START Supplied data

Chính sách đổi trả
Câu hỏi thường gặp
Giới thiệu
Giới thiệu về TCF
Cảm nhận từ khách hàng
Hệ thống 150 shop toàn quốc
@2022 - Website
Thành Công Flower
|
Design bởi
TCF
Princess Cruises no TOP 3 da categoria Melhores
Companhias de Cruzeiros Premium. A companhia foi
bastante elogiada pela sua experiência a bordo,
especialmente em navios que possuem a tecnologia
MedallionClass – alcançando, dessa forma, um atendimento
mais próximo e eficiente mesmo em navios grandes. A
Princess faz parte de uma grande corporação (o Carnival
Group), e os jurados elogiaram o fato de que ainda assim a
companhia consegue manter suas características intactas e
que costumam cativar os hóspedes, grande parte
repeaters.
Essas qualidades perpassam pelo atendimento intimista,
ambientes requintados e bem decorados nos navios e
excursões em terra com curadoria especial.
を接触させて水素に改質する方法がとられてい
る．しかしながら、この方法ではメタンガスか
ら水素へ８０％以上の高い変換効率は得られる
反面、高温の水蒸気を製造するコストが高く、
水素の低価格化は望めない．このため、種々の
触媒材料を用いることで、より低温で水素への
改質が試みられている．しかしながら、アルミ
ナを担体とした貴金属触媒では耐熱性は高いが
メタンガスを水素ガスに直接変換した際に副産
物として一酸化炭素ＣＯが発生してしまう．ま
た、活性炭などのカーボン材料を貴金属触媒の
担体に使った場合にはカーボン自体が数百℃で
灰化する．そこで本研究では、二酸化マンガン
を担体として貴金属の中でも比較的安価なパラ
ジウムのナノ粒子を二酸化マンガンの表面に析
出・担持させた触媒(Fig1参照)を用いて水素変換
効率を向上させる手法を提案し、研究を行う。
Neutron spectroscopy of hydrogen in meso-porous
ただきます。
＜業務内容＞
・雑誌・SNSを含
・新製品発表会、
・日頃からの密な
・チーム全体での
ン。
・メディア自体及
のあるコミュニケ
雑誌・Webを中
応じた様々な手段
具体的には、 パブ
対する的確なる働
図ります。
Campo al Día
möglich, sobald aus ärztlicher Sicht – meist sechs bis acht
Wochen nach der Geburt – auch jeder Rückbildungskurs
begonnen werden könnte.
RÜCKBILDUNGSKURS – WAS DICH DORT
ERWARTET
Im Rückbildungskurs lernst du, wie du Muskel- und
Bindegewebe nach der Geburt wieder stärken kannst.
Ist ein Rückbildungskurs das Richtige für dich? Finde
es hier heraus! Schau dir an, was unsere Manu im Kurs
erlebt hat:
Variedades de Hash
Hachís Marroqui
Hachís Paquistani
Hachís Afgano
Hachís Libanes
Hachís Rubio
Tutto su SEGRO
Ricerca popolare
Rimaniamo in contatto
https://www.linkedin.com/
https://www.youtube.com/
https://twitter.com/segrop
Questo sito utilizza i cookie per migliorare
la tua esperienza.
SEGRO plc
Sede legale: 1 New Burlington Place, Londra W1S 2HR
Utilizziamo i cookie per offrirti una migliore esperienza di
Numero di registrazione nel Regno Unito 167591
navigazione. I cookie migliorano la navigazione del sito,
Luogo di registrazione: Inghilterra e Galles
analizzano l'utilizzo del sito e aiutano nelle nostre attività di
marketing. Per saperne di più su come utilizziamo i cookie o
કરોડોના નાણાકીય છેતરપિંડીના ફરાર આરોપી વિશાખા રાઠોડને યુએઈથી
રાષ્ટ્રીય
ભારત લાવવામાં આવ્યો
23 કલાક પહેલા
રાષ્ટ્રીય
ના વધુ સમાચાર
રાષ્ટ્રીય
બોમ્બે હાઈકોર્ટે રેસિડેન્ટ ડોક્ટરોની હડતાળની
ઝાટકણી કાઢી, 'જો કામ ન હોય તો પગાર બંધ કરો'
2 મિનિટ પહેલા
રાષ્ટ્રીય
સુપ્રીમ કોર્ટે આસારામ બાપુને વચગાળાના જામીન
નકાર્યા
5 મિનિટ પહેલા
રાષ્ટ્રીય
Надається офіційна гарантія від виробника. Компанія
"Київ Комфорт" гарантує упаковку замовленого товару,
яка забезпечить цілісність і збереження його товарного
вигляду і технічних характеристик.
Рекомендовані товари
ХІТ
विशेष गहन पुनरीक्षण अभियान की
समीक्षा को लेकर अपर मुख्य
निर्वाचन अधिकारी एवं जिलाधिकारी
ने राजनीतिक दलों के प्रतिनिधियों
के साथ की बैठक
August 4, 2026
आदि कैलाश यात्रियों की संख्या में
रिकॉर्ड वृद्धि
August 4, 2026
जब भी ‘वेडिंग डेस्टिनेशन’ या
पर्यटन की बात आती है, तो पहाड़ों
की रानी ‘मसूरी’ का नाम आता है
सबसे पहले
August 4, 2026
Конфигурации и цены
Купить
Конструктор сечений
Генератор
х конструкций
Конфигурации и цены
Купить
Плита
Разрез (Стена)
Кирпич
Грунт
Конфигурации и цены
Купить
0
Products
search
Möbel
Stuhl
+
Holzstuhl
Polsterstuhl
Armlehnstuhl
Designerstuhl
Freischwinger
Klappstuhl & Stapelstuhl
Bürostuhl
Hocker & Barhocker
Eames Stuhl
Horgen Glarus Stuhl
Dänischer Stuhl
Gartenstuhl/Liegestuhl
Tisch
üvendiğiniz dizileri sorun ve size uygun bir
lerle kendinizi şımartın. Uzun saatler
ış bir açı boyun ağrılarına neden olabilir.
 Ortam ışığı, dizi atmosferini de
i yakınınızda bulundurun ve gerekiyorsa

END Supplied data

▶ **Your instructions**: Reproduce exactly the lines above from the line with "https://twitter.com/segrop" to the line with "Gartenstuhl/Liegestuhl", including both, and add nothing.

▶ **Written answer**:
https://twitter.com/segrop
Questo sito utilizza i cookie per migliorare
la tua esperienza.
SEGRO plc
Sede legale: 1 New Burlington Place, Londra W1S 2HR
Utilizziamo i cookie per offrirti una migliore esperienza di
Numero di registrazione nel Regno Unito 167591
navigazione. I cookie migliorano la navigazione del sito,
Luogo di registrazione: Inghilterra e Galles
analizzano l'utilizzo del sito e aiutano nelle nostre attività di
marketing. Per saperne di più su come utilizziamo i cookie o
કરોડોના નાણાકીય છેતરપિંડીના ફરાર આરોપી વિશાખા રાઠોડને યુએઈથી
રાષ્ટ્રીય
ભારત લાવવામાં આવ્યો
23 કલાક પહેલા
રાષ્ટ્રીય
ના વધુ સમાચાર
રાષ્ટ્રીય
બોમ્બે હાઈકોર્ટે રેસિડેન્ટ ડોક્ટરોની હડતાળની
ઝાટકણી કાઢી, 'જો કામ ન હોય તો પગાર બંધ કરો'
2 મિનિટ પહેલા
રાષ્ટ્રીય
સુપ્રીમ કોર્ટે આસારામ બાપુને વચગાળાના જામીન
નકાર્યા
5 મિનિટ પહેલા
રાષ્ટ્રીય
Надається офіційна гарантія від виробника. Компанія
"Київ Комфорт" гарантує упаковку замовленого товару,
яка забезпечить цілісність і збереження його товарного
вигляду і технічних характеристик.
Рекомендовані товари
ХІТ
विशेष गहन पुनरीक्षण अभियान की
समीक्षा को लेकर अपर मुख्य
निर्वाचन अधिकारी एवं जिलाधिकारी
ने राजनीतिक दलों के प्रतिनिधियों
के साथ की बैठक
August 4, 2026
आदि कैलाश यात्रियों की संख्या में
रिकॉर्ड वृद्धि
August 4, 2026
जब भी ‘वेडिंग डेस्टिनेशन’ या
पर्यटन की बात आती है, तो पहाड़ों
की रानी ‘मसूरी’ का नाम आता है
सबसे पहले
August 4, 2026
Конфигурации и цены
Купить
Конструктор сечений
Генератор
х конструкций
Конфигурации и цены
Купить
Плита
Разрез (Стена)
Кирпич
Грунт
Конфигурации и цены
Купить
0
Products
search
Möbel
Stuhl
+
Holzstuhl
Polsterstuhl
Armlehnstuhl
Designerstuhl
Freischwinger
Klappstuhl & Stapelstuhl
Bürostuhl
Hocker & Barhocker
Eames Stuhl
Horgen Glarus Stuhl
Dänischer Stuhl
Gartenstuhl/Liegestuhl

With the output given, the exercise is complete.